* Data
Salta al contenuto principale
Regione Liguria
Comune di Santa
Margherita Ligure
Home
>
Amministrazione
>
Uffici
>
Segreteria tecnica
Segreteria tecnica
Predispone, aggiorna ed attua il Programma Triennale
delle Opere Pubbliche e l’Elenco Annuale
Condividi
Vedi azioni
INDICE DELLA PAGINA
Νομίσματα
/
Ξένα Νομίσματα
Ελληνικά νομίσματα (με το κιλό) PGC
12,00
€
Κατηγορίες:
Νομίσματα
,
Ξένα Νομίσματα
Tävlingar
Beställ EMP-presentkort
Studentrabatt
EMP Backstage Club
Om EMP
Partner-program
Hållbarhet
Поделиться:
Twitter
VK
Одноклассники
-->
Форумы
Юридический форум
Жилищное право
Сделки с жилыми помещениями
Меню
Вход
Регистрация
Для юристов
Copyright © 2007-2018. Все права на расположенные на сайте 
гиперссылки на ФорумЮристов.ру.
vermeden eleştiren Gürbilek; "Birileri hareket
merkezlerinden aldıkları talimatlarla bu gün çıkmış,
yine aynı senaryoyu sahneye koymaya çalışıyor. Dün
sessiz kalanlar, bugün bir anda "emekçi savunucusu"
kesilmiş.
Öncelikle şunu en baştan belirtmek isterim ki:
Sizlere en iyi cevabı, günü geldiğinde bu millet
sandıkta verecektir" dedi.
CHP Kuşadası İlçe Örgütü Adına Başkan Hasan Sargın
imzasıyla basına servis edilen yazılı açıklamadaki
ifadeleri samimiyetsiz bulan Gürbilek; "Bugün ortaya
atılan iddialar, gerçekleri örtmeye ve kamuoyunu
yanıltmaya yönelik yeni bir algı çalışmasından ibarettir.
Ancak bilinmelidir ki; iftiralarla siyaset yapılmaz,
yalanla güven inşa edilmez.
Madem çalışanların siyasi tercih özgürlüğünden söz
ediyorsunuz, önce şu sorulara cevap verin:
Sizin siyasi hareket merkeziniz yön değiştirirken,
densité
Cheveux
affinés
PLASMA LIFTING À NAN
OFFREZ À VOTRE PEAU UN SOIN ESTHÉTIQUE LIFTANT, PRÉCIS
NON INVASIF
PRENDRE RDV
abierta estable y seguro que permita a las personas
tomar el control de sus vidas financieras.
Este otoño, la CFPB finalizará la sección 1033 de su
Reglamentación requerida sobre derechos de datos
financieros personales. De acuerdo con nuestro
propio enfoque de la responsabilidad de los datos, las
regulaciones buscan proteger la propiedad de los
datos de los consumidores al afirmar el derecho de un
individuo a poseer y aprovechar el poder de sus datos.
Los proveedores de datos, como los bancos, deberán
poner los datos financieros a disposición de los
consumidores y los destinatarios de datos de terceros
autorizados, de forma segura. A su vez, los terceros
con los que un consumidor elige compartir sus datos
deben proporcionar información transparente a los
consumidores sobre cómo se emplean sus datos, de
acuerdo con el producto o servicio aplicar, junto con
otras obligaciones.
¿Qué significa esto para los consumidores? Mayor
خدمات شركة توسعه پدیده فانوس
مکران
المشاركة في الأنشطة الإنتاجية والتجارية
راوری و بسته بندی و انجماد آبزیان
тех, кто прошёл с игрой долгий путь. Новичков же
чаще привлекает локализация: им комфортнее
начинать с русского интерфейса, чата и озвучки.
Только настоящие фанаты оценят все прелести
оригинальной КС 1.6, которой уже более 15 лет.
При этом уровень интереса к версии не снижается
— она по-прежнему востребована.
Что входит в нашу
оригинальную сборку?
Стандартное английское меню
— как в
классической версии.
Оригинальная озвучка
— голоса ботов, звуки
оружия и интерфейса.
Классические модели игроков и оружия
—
--
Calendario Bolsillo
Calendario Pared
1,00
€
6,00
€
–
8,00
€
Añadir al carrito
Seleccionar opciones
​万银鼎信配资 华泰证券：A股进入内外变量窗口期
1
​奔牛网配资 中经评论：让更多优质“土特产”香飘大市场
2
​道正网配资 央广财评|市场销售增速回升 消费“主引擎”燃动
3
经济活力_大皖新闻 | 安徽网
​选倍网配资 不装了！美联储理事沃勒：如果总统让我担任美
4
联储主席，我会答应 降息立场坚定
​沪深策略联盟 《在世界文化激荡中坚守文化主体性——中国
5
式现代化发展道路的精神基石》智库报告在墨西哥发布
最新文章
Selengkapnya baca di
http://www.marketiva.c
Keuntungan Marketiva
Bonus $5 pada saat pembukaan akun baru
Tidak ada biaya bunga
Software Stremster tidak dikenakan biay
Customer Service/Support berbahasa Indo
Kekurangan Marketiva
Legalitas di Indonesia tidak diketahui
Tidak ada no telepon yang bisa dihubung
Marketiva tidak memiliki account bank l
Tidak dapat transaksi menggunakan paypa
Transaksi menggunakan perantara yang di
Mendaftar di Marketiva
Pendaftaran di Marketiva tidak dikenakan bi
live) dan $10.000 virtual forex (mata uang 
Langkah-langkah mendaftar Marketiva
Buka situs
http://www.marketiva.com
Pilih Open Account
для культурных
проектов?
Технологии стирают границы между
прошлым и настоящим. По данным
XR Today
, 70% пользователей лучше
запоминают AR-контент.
--
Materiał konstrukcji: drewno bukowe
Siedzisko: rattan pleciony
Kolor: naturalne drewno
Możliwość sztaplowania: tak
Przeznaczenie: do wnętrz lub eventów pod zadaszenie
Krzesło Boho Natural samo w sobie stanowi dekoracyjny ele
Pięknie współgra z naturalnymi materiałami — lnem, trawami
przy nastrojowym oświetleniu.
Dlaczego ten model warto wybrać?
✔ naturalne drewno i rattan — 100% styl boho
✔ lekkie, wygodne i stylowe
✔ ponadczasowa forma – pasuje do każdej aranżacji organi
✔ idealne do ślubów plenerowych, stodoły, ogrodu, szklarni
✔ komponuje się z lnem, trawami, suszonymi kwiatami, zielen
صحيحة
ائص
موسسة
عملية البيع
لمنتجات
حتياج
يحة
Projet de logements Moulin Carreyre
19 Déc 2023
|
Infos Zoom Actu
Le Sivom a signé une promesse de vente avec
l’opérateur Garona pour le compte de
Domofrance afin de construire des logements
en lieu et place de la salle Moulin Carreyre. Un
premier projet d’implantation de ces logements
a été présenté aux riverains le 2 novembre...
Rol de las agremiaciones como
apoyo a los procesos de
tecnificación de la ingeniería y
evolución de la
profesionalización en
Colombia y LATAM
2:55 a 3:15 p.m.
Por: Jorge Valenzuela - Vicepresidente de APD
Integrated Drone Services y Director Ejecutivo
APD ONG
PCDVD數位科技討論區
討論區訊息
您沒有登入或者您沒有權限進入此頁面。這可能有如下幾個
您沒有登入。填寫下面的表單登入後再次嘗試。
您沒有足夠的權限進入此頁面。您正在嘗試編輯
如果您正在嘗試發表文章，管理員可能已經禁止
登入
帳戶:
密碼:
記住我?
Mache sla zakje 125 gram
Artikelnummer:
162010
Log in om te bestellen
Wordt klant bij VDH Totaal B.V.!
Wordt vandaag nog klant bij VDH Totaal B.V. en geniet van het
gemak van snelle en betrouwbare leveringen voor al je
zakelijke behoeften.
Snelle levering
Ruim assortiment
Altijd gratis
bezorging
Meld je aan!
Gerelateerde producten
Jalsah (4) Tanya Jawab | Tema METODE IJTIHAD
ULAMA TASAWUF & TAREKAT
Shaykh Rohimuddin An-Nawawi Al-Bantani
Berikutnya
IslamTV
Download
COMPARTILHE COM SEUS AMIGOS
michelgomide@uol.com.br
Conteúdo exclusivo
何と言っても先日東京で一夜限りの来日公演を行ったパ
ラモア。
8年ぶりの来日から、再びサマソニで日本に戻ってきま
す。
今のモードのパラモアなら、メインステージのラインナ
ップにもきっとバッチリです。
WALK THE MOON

* Exercise aim
Where the data above reaches the line holding "michelgomide@uol.com.br", begin printing, and stop after the line holding "WALK THE MOON". Each line must be reproduced exactly, with nothing else added.

* Completed exercise
michelgomide@uol.com.br
Conteúdo exclusivo
何と言っても先日東京で一夜限りの来日公演を行ったパ
ラモア。
8年ぶりの来日から、再びサマソニで日本に戻ってきま
す。
今のモードのパラモアなら、メインステージのラインナ
ップにもきっとバッチリです。
WALK THE MOON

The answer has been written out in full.